Meeting Guide and Talking Points

Key Themes and Supporting Messages:

An Agreement with a Strong Partner

 

    Envision Healthcare has entered into a definitive agreement to be acquired by KKR.

 

    The Envision board and leadership team thoroughly evaluated several alternatives and believe that the agreement with KKR delivers on our commitment to maximize shareholder value and aligns with the strategy we have in place.

 

    KKR will acquire all of the outstanding shares of Envision’s common stock for $46.00 per share in cash, representing a 32% premium to Envision’s volume-weighted average share price (VWAP) from November 1, 2017, the day immediately following the Company’s first announcement that it was reviewing strategic alternatives.

 

    The Envision Board has unanimously approved the terms of the definitive merger agreement and recommended that Envision shareholders approve the transaction.

 

    KKR is a premier global investment firm with deep healthcare experience, which includes multiple health care provider organizations. KKR has a long record of supporting health care companies, having invested over $12 billion in the sector.

 

    During the next few months, we will be working to obtain the necessary regulatory approval, obtain shareholder approval and satisfy the other closing conditions.

 

    The transaction is expected to close in the fourth quarter of 2018.

Continuity

 

    Leadership from both organizations (KKR and Envision) are committed to continuing to deliver high-quality care and service to our patients and customers through our physician services, ambulatory surgical services and post-acute care offerings.

 

    One of the most significant advantages of this new relationship is continuity with our strategic plan.

 

    Chris Holden will remain as the CEO, and we expect the current Envision senior leadership team to remain in place before and after the close of the transaction.

 

    Despite the speculation you may have seen in the media, today’s announcement is about KKR and Envision and a partnership to grow the Envision business. KKR is excited to own both of Envision’s businesses and looks forward to supporting the management teams within each segment accelerate the growth trajectory of their business moving forward.

 

    There are no changes to the Evolution Health operations based on this announcement. The Evolution Health team continues to provide high quality, patient-focused home care and infusion services across the country.


    There are no changes to Envision Healthcare enterprise functions based on this announcement.
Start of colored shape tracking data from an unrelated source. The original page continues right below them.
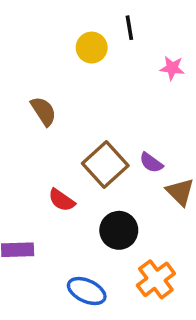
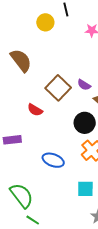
brown semicircle: (44, 111) -> (21, 60), size x1.4
black circle: (119, 230) -> (85, 123), moved

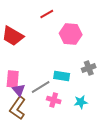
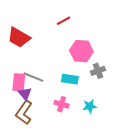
red line: (47, 14) -> (64, 21), moved
pink hexagon: (71, 34) -> (81, 51), moved
gray line: (41, 87) -> (33, 77), moved, turned 54

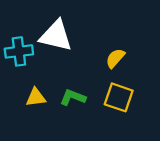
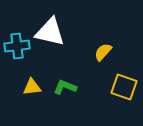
yellow square: (119, 97) -> (124, 87), moved

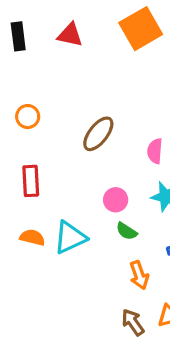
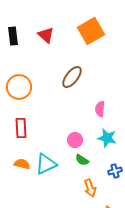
red triangle: (70, 35) -> (46, 35), turned 30
orange circle: (28, 117) -> (19, 87), size x1.6
brown ellipse: (98, 134) -> (72, 77), moved

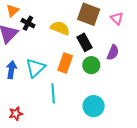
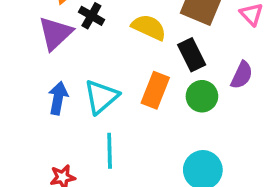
cyan line: (53, 93) -> (110, 151), moved

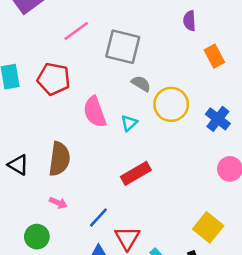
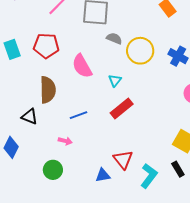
cyan triangle: (129, 123) -> (115, 80), moved
brown semicircle: (59, 159) -> (48, 90), moved
blue line: (98, 217) -> (78, 115), moved, turned 36

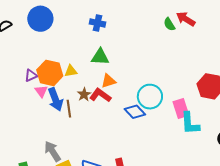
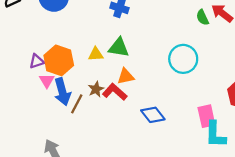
yellow triangle: (71, 71) -> (96, 54), moved
cyan circle: (150, 97) -> (183, 59), moved
brown line: (69, 109) -> (77, 104), turned 30

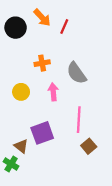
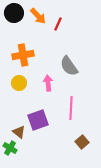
black circle: (16, 28) -> (14, 13), moved
orange cross: (42, 63) -> (23, 55), moved, size x1.5
brown square: (89, 146) -> (82, 142), moved

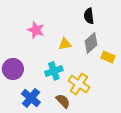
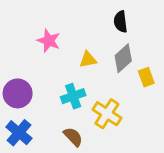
yellow rectangle: (108, 57) -> (146, 77), turned 48
blue cross: (31, 98) -> (19, 133), moved
brown semicircle: (63, 101) -> (73, 137), moved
We continue to support our clinical and operational teams.

 

    Our decision to pursue a different ownership approach and capital structure does not affect our priorities, or the need to commit ourselves to excellence every single day.

 

    We are well-positioned to continue building a differentiated brand.

Momentum

 

    This agreement comes after significant progress against our integration and operational improvement initiatives. This agreement is another positive step in our journey and will only help us continue the momentum.

 

    Our leadership on exposing systemic issues in health care through our “patients first” initiative, and the positive voice we project for physicians and patients, is gaining more visibility and momentum every day.

 

    Change remains a constant in health care, and we must embrace it and use it to our advantage.

 

    We are committed to providing more information as soon as it is available.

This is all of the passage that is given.